Shadowmoor is a plane of perpetual dusk where the sun never rises, and where strange light seems to come from unseen sources. This plane is Lorwyn's opposite. Lorwyn is an idyllic midsummer, but Shadowmoor is trapped in a state of crepuscular gloom. Lorwyn's races skirmish over territory and property, but Shadowmoor's races are locked in a perpetual, life-and-death struggle for survival.

Like Lorwyn, Shadowmoor is devoid of humans. Lorwyn's many other races, however, persist in Shadowmoor...but like the plane itself, they too are transformed into darker versions of themselves.

The kithkin, once communal and cooperative, are isolated and xenophobic in Shadowmoor. They live within walled towns, shunning outsiders and attacking those who get too close. The once silver-tongued merrows are assassins and saboteurs in Shadowmoor. They use the waterways to move quickly from victim to victim, always ready to drown and loot land-dwellers. Likewise the boggarts, once mischievous and hedonistic, are in Shadowmoor vicious and warlike. Their interests have turned from curiosity to pillage, and from stealing pies to stealing babies.

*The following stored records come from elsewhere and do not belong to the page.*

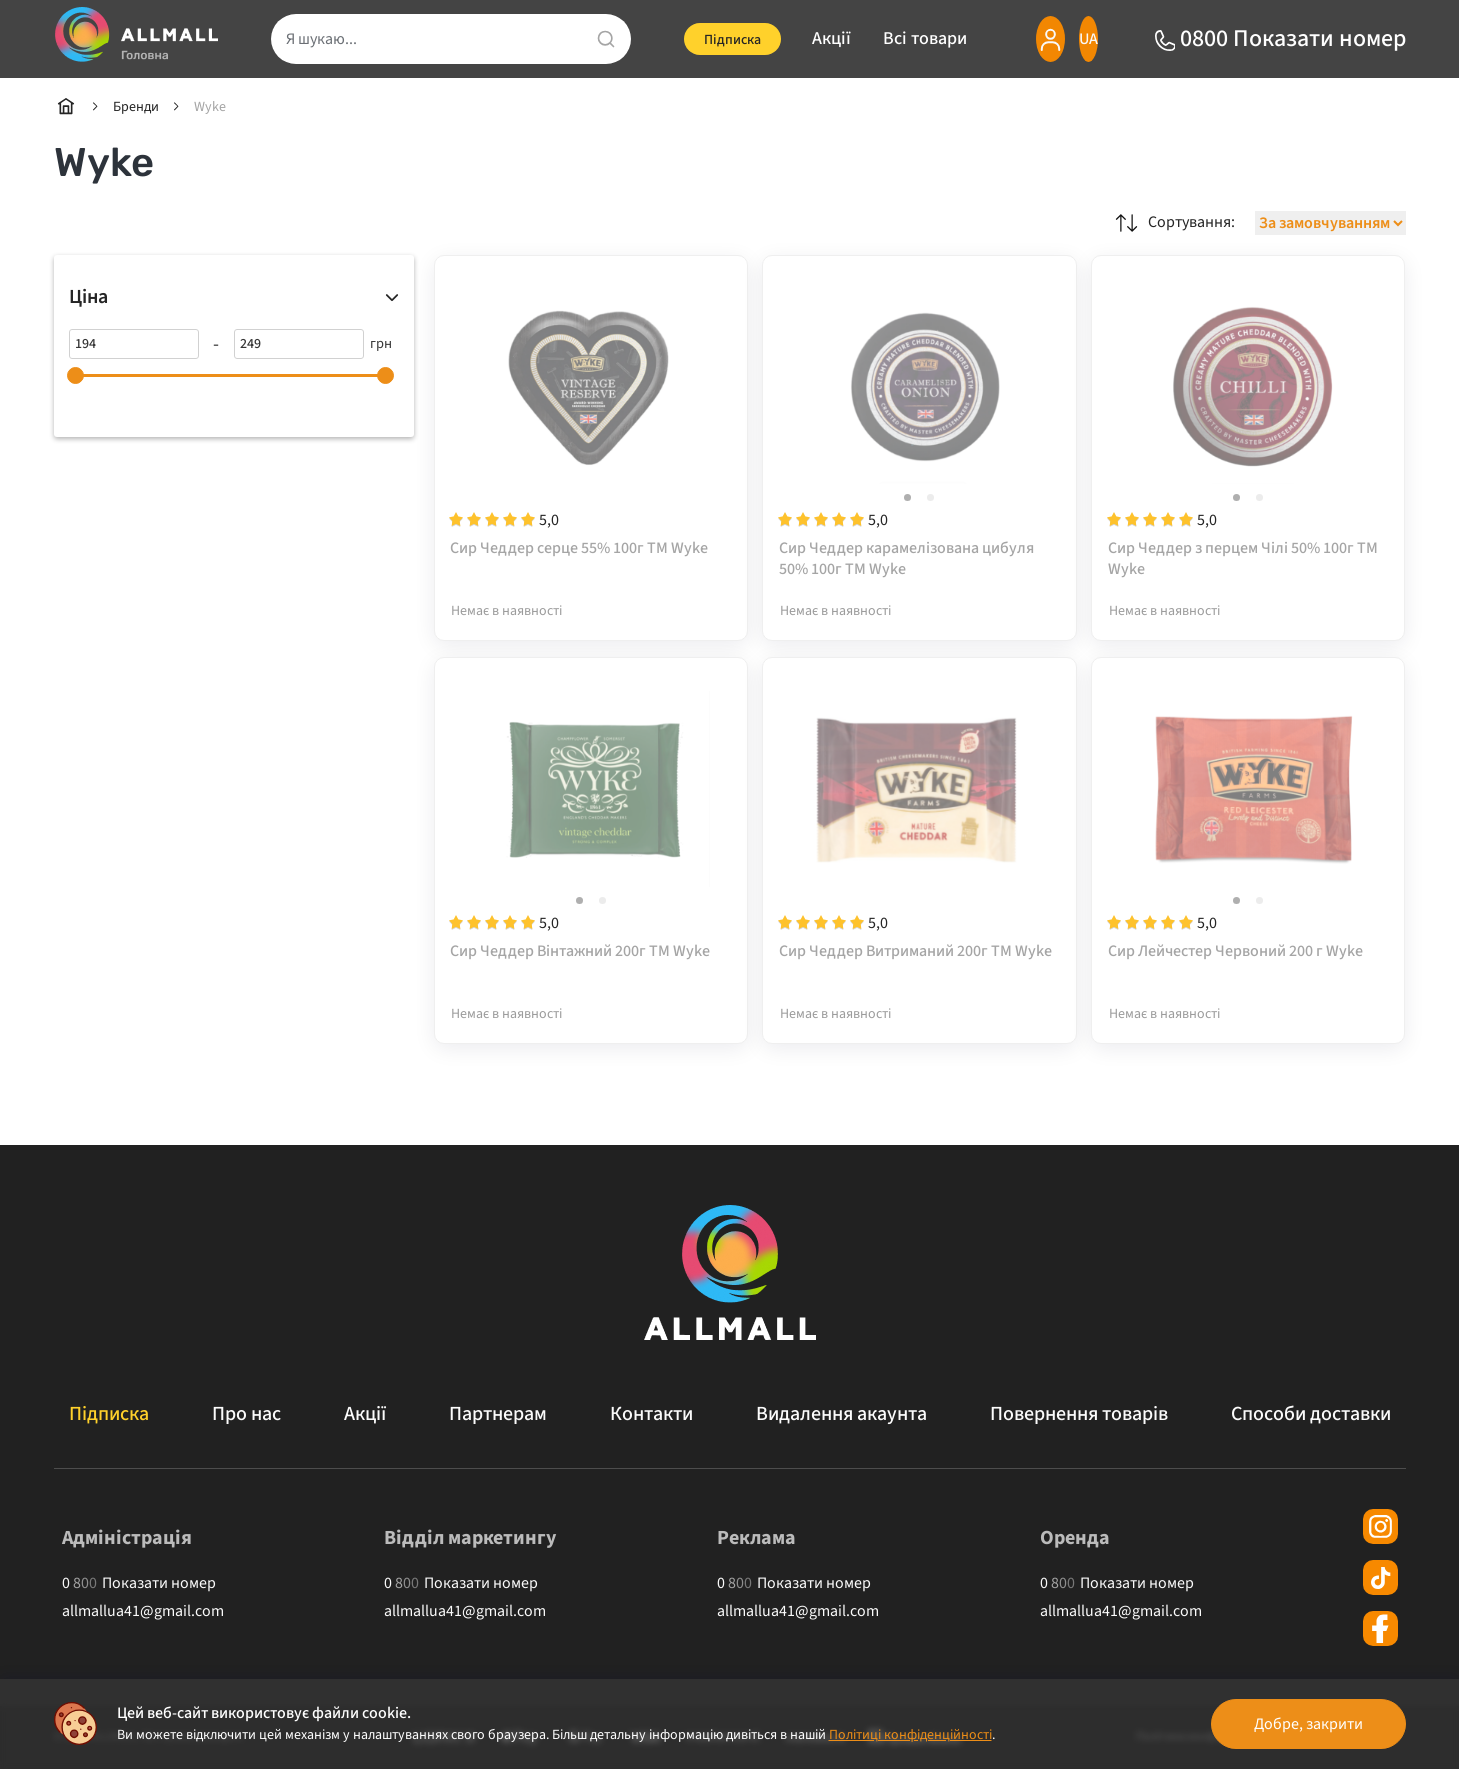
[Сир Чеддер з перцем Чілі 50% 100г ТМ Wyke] (1248, 426)
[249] (299, 344)
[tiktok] (1380, 1577)
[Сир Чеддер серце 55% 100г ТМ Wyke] (591, 426)
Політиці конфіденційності (910, 1735)
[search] (440, 39)
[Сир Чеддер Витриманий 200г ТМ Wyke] (919, 829)
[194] (134, 344)
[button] (907, 498)
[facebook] (1380, 1628)
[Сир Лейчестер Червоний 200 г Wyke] (1248, 829)
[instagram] (1380, 1526)
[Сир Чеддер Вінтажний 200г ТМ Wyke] (591, 829)
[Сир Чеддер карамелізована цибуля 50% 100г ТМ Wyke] (919, 426)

The larger denizens of the world, the giants and treefolk, find themselves changed as well. The treefolk of Shadowmoor are blackened, blighted, murderous creatures. And when awakened from the long hibernations, the giants are terrible, wrathful beings that carry huge pieces of the land itself on their bodies.

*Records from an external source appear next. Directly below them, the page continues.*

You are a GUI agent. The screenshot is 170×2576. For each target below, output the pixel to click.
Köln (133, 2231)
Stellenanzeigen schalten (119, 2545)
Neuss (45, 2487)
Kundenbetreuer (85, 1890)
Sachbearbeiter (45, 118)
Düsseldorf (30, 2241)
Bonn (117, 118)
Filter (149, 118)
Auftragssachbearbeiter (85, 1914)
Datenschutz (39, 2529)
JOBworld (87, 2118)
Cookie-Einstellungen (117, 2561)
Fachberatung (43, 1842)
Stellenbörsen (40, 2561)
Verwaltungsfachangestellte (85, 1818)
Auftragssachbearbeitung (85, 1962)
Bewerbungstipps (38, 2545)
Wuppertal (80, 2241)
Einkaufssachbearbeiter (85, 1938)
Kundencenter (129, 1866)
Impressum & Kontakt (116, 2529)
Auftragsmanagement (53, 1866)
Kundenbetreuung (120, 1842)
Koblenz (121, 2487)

The transformation of the flamekin is perhaps the most dramatic—and tragic. Once their fires burned bright, but now they are extinguished, reduced to skeletal, smoking husks called the cinders. In Lorwyn they sought emotional transcendence, but in Shadowmoor they seek only to satisfy their malevolence and need for revenge.

The imperious and vain elves of Lorwyn find themselves humbled but heroic in Shadowmoor. Whereas Lorwyn's elves sought to judge and subjugate others, Shadowmoor's elves are the world's last hope—seekers and protectors of beauty and light in a dark, ugly place.

Only one race and one place remain unchanged when the Great Aurora turns Lorwyn into Shadowmoor: the faeries and their home of Glen Elendra. The fae are the fulcrum of this transforming plane, for it was their queen, Oona, who created the Aurora.

There was a time when Lorwyn had annual seasons and was "in balance." It was Oona who sought more influence and control over the world. From her secret glen, she wove countless powerful spells into a web of magic that would grant her more power over Lorwyn. But as Oona's enchantments on the plane grew more complex, the world was thrown out of balance. The very nature of the plane's denizens, objects, and places began to split; they developed "Jekyll and Hyde" existences.

Rather than risk losing her control of Lorwyn, Oona created ever more powerful glamers to stabilize the plane. Eventually she accomplished her goal. Lorwyn's fluctuating states fell into a regular interval of long, bright, warm summers, and long, dim, creepy autumns. The costs to the plane were substantial, however. First, each interval lasted for almost three centuries. Second, on each change from the Lorwyn to Shadowmoor state, the plane's denizens lost all awareness of their previous existence.